American writer and journalist (born 1980)

Elizabeth Holmes (born 1980) is an American writer and journalist based in Los Angeles, California. Known for her coverage of British royal style and fashion messaging, her bestselling debut book, HRH: So Many Thoughts on Royal Style, was published in November 2020. Her work has also appeared in The New York Times, Town & Country, Real Simple, and InStyle.

== Early life and education ==
Holmes graduated from St. Olaf College in Northfield, Minnesota and received a master’s in journalism from the Graduate School of Journalism at Columbia University.

== Journalism ==
In 2006, Holmes started at The Wall Street Journal as a reporting assistant and then became a political reporter following John McCain, Sarah Palin, and Mitt Romney throughout the 2008 presidential campaign. After the election, Holmes joined The Wall Street Journals corporate team, reporting on major retailers and apparel makers. Her final role at The Wall Street Journal was as a senior style reporter and columnist focusing on the business of fashion and beauty. While at The Wall Street Journal, Holmes hosted a how-to web video series, #THIS, with Elizabeth Holmes.

In 2017, Holmes transitioned to a freelance career, contributing regularly to The New York Times, Town & Country, Real Simple, and InStyle.

== "So Many Thoughts" ==
Holmes started the Instagram series "So Many Thoughts", a sartorial commentary series on the British royal family on Instagram Stories in 2017. The series annotates pictures of the Catherine, Duchess of Cambridge and Meghan, Duchess of Sussex, with a focus on decoding the messages behind royal fashion choices. In the podcast Second Life by the website Who What Wear, Holmes explains,"Sometimes people ask, 'Why do you care so much about what they're wearing?' I care because they care, because they're putting a lot of thought into it because they recognize, good or bad, that this attention is there. And they're going to harness it to further their purpose."The series won a Webby Award in 2019.

Holmes has also written feature articles covering the portrayal of the British aristocracy in TV and film, including The Crown and Downton Abbey.

In November 2020, Holmes published her first book, HRH: So Many Thoughts on Royal Style, which expands on her Instagram series. The book covers the style, branding, and positioning of Queen Elizabeth II, Diana, Princess of Wales, Catherine, Duchess of Cambridge, and Meghan, Duchess of Sussex. HRH: So Many Thoughts on Royal Style made the New York Times Bestseller on the list for Nonfiction.
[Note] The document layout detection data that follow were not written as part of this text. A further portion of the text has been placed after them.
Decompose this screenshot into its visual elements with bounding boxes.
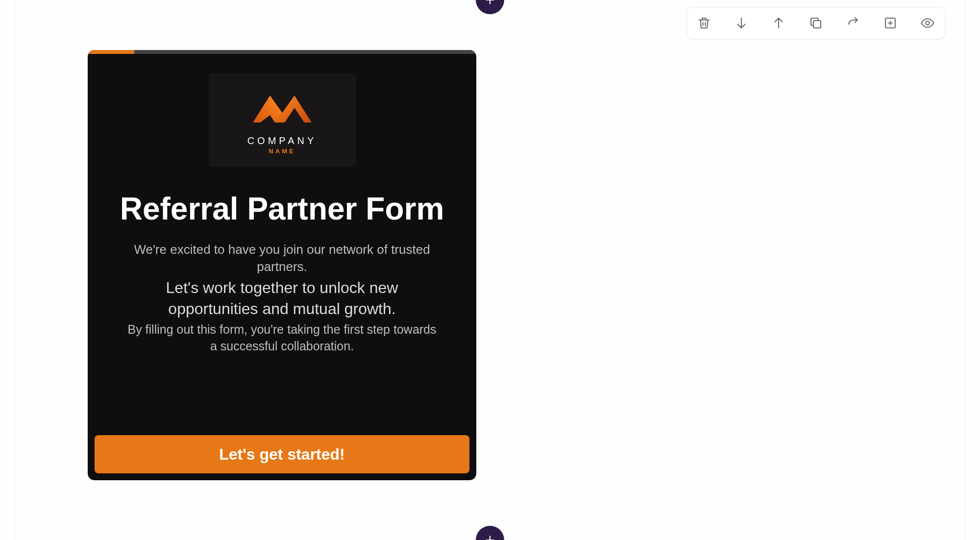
company-logo-icon [248, 86, 317, 127]
progress-fill [88, 50, 134, 54]
redo-arrow-icon [846, 16, 860, 30]
editor-toolbar [686, 7, 945, 39]
arrow-down-icon [734, 16, 749, 30]
plus-icon [484, 0, 496, 6]
duplicate-button[interactable] [808, 15, 824, 31]
copy-icon [808, 16, 823, 30]
delete-button[interactable] [696, 15, 712, 31]
card-content: COMPANY NAME Referral Partner Form We're… [88, 54, 476, 426]
svg-rect-0 [813, 21, 821, 28]
logo-company-text: COMPANY [247, 135, 317, 147]
canvas-area: COMPANY NAME Referral Partner Form We're… [15, 0, 965, 540]
logo-name-text: NAME [269, 147, 295, 155]
card-emphasis-text: Let's work together to unlock new opport… [98, 277, 466, 319]
add-element-button[interactable] [882, 15, 899, 31]
redo-button[interactable] [845, 15, 861, 31]
move-up-button[interactable] [770, 15, 787, 31]
add-square-icon [883, 16, 898, 30]
add-section-top-button[interactable] [476, 0, 504, 14]
logo-box: COMPANY NAME [209, 74, 356, 167]
card-sub-text: By filling out this form, you're taking … [98, 321, 466, 355]
get-started-button[interactable]: Let's get started! [95, 435, 469, 473]
form-card[interactable]: COMPANY NAME Referral Partner Form We're… [88, 50, 476, 480]
preview-button[interactable] [919, 15, 936, 31]
svg-point-2 [926, 21, 930, 25]
arrow-up-icon [771, 16, 786, 30]
trash-icon [697, 16, 711, 30]
move-down-button[interactable] [733, 15, 750, 31]
progress-bar [88, 50, 476, 54]
card-title: Referral Partner Form [100, 191, 464, 227]
eye-icon [920, 16, 935, 30]
add-section-bottom-button[interactable] [476, 526, 504, 540]
card-intro-text: We're excited to have you join our netwo… [98, 241, 466, 275]
plus-icon [484, 534, 496, 540]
In an interview with Parade magazine, Holmes explains that unraveling the meaning behind royal style choices shows respect to their efforts:“They need to impress and wow and draw attention to what they’re doing because it’s a real opportunity. And they’re looking at it as part of their duties. It contributes to the overall mission of serving the crown and the country, and when you look at fashion through that lens, it’s a really powerful thing.”

== Personal life ==
Holmes lives in Los Angeles, California with her husband Matthew Stuart and three children.